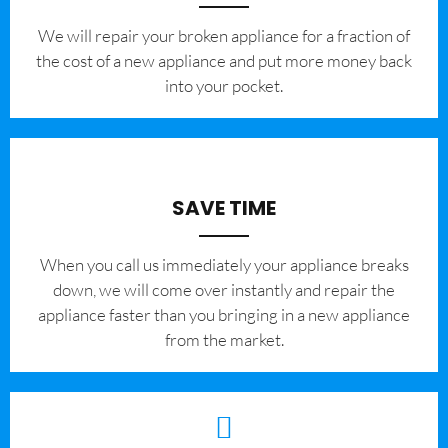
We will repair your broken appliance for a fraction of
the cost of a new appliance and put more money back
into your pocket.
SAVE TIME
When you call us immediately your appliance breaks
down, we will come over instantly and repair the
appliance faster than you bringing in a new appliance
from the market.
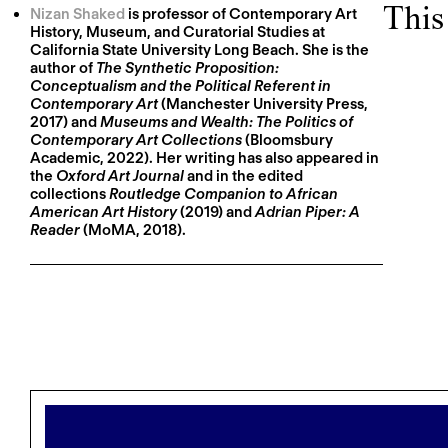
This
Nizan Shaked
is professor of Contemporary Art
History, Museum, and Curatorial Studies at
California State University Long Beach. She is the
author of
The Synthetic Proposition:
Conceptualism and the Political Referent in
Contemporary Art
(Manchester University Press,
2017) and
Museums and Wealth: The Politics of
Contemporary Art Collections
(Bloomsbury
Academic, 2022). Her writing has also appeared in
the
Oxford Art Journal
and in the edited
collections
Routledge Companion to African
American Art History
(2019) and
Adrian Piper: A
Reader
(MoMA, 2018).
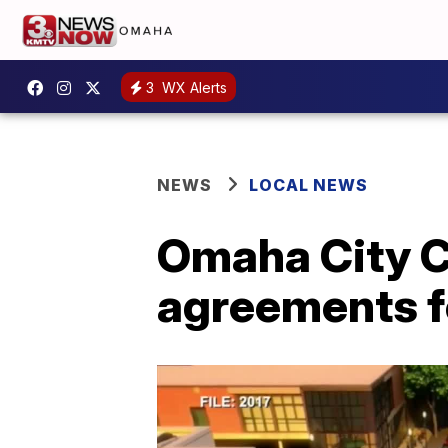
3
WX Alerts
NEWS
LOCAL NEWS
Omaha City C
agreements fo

===============

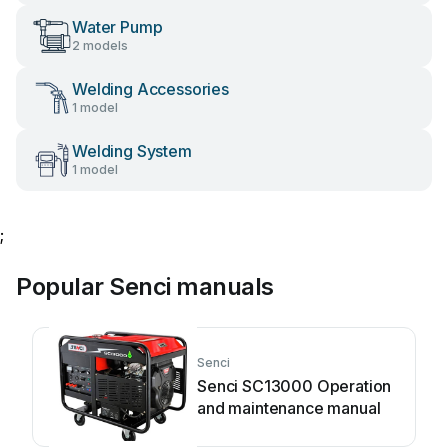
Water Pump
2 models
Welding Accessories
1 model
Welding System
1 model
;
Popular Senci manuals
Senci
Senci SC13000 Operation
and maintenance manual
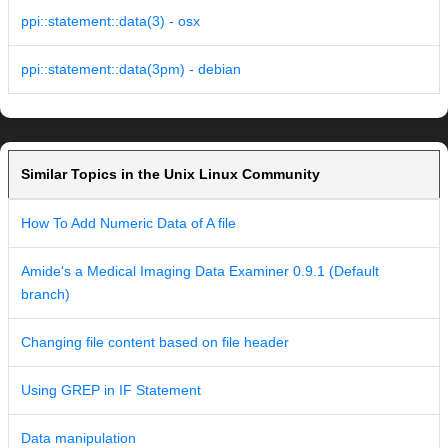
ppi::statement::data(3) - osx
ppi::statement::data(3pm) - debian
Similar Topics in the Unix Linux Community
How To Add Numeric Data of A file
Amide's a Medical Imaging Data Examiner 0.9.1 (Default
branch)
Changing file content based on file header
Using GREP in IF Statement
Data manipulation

===============

TO DO:
Where does "your" appear in the records above? Copy each line that holds it.

OUTPUT FOR THIS TASK:
We will repair your broken appliance for a fraction of
into your pocket.
When you call us immediately your appliance breaks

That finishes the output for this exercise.